The report also touched on life expectancy among Southwest Fresno residents, stating they had an equal or lower life expectancy than 87% of other census tracts.

Southwest Fresno is also one of the state’s most polluted regions, and has been for decades. For this reason, residents have long pushed the city to rethink where it places jobs that may contribute to pollution.

“For decades, south Fresno communities have been treated as a dumping ground for discriminatory patterns and practices of industrial pollution disguised as economic growth,” Ivanka Saunders, a policy manager with Leadership Counsel for Justice and Accountability, said in a statement.

The UC Merced study found Southwest Fresno residents are exposed to twice the amount of diesel fumes from nearby traffic.

Researchers found large numbers of asthma and adverse pregnancy outcomes among residents living within 800 feet of truck routes.
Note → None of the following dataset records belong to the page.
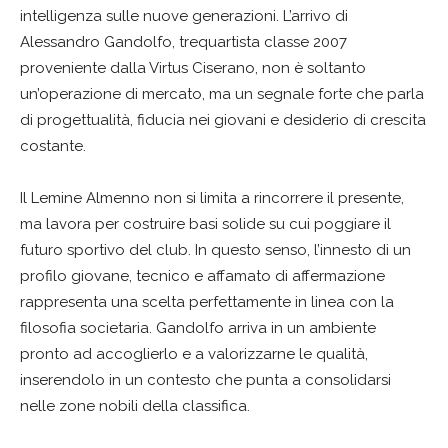
intelligenza sulle nuove generazioni. L’arrivo di
Alessandro Gandolfo, trequartista classe 2007
proveniente dalla Virtus Ciserano, non è soltanto
un’operazione di mercato, ma un segnale forte che parla
di progettualità, fiducia nei giovani e desiderio di crescita
costante.
Il Lemine Almenno non si limita a rincorrere il presente,
ma lavora per costruire basi solide su cui poggiare il
futuro sportivo del club. In questo senso, l’innesto di un
profilo giovane, tecnico e affamato di affermazione
rappresenta una scelta perfettamente in linea con la
filosofia societaria. Gandolfo arriva in un ambiente
pronto ad accoglierlo e a valorizzarne le qualità,
inserendolo in un contesto che punta a consolidarsi
nelle zone nobili della classifica.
South Fresno saw a 44% increase in infant mortality risk and 11% increase in pre-mature births, and 23% increase in death before a baby’s first birthday from 2009 through 2019 and 2011 through 2020.

Among recommendations from UC Merced researchers is that the city build buffer zones — like trees between polluting industries and homes — in South Fresno communities to mitigate pollution.

But Fresno City Council member Miguel Arias, who oversees the southwest Fresno district, said the council isn’t likely to approve such a recommendation.

“In my view, it’s not practical,” Arias said. “It is ideal if you're doing development from the ground up… If you're building a new suburb from the get-go, you’re master planning, so you create these freeways and surround them with green buffers.”

Researchers see opportunity to improve workforce

Among social challenges highlighted by the studies, education is also a point of concern when it comes to addressing workforce disparities. The studies recommended more investment in higher education for residents living in Southwest Fresno.

Only 28% of those who live in Southwest Fresno have attended some college or obtained an associate degree, according to latest U.S. Census. Far fewer – 11% – have obtained a bachelor’s degree or higher. Those rates are lower than the city of Fresno as a whole, where 33% of residents attended some college or have an associate degree, and 22% hold a bachelor’s degree or higher.

Arias said education investments are being made, such as the construction of a community college campus and several parks in the area.

“We've made significant progress by investing hundreds of millions of dollars in the last five years in West Fresno while not adding any new industrial uses in that area,” Arias said. “But yet we have a long way to go.”

Rachel Livinal reports on higher education for KVPR through a partnership with the Central Valley Journalism Collaborative.